- Ziadabad
- Coordinates: 33°26′04″N 51°09′22″E﻿ / ﻿33.43444°N 51.15611°E
- Country: Iran
- Province: Isfahan
- County: Meymeh and Vazvan
- District: Central
- Rural District: Azan

Population (2016)
- • Total: 1,826
- Time zone: UTC+3:30 (IRST)

= Ziadabad, Isfahan =

Village in Isfahan province, Iran

Ziadabad (زياداباد) (Note: Also romanized as Zeyādābād and Zīādābād) is a village in Azan Rural District of the Central District (Note: Formerly Meymeh District of Shahinshahr County) in Meymeh and Vazvan County, Isfahan province, Iran.

==Demographics==
===Population===
At the time of the 2006 National Census, the village's population was 1,487 in 442 households, when it was in Vandadeh Rural District of Meymeh District (Note: Renamed the Central District of Meymeh and Vazvan County) in Borkhar and Meymeh County.

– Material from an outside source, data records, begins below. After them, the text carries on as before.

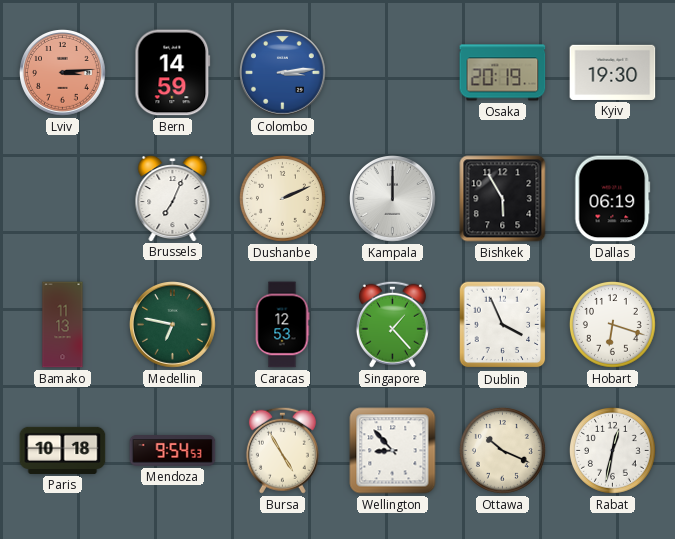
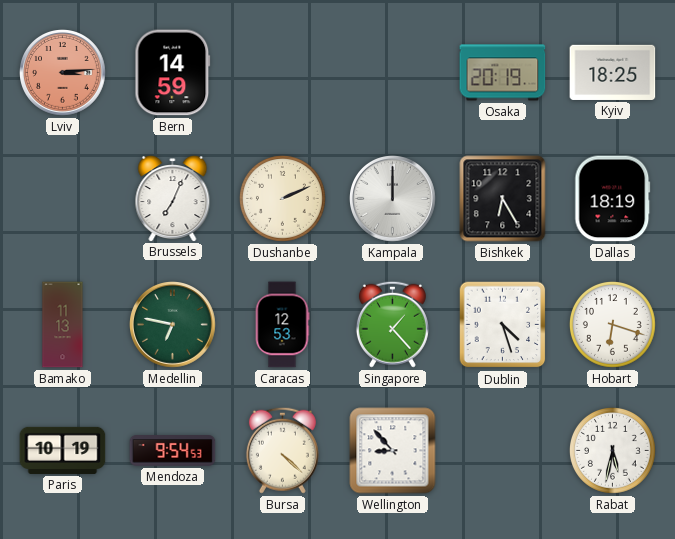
Colombo: 3:14 -> none
Kyiv: 19:30 -> 18:25
Bishkek: 5:55 -> 6:25
Dallas: 06:19 -> 18:19
Dublin: 3:56 -> 4:27
Paris: 10:18 -> 10:19
Bursa: 4:55 -> 4:22
Ottawa: 10:19 -> none
Rabat: 12:32 -> 5:32
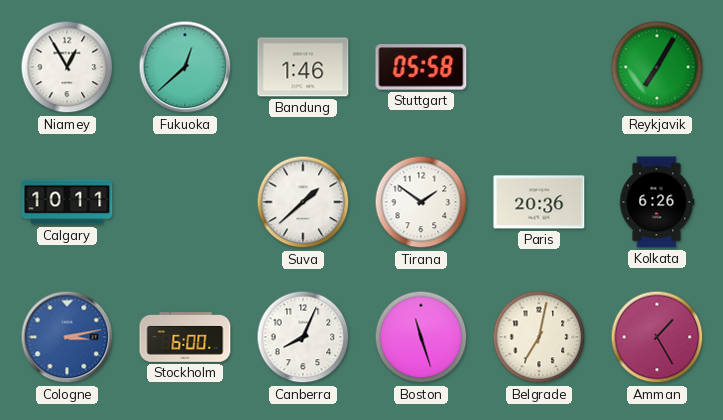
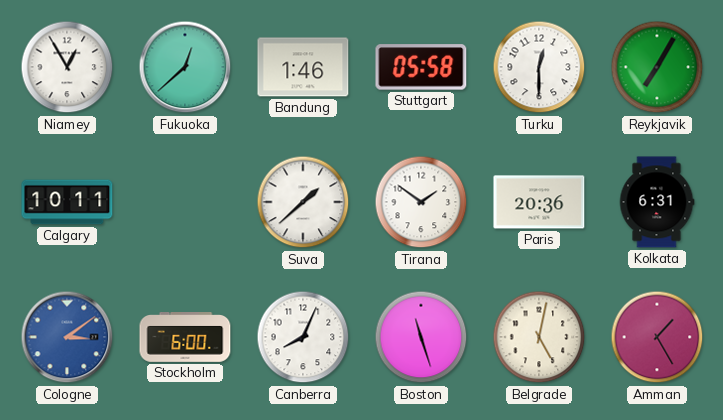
Turku: none -> 12:30
Kolkata: 6:26 -> 6:31
Cologne: 3:13 -> 3:09
Belgrade: 7:02 -> 5:02
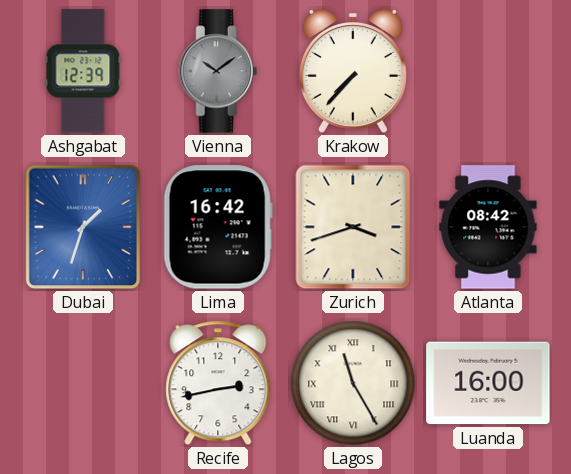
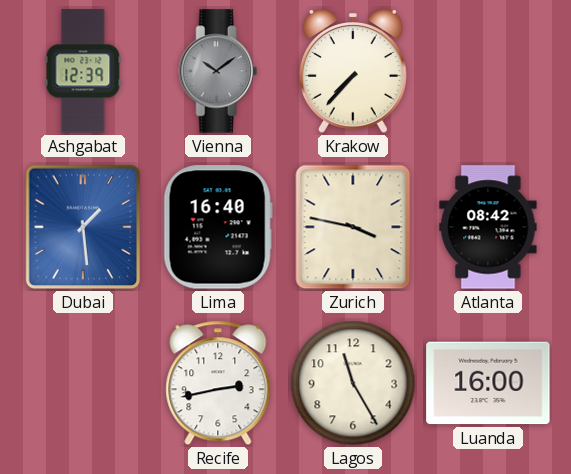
Dubai: 1:33 -> 1:29
Lima: 16:42 -> 16:40
Zurich: 3:42 -> 3:47
Lagos numerals: Roman -> Arabic
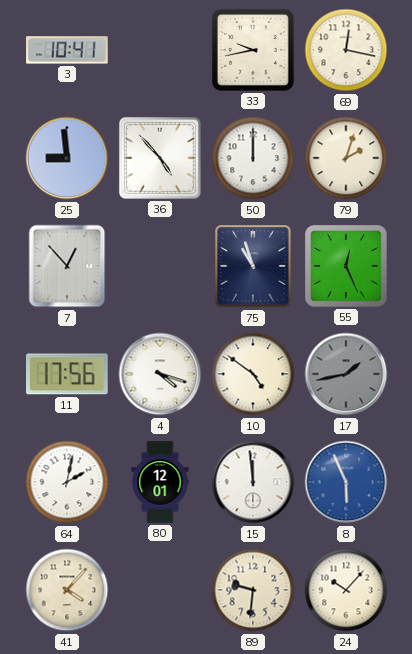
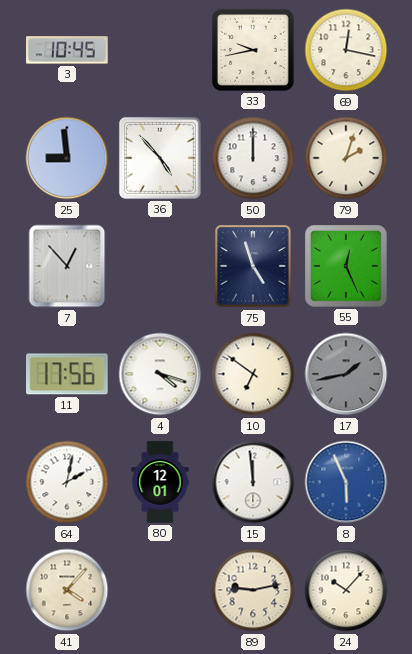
3: 10:41 -> 10:45
75: 10:57 -> 4:57
10: 4:51 -> 6:51
89: 9:31 -> 9:13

The following census in 2011 counted 1,739 people in 516 households, by which time the district had been separated from the county in the establishment of Shahin Shahr and Meymeh County. (Note: Renamed Shahinshahr County) The 2016 census measured the population of the village as 1,826 people in 578 households.

In 2024, the district was separated from the county in the establishment of Meymeh and Vazvan County and renamed the Central District. Ziadabad was transferred to Azan Rural District created in the same district.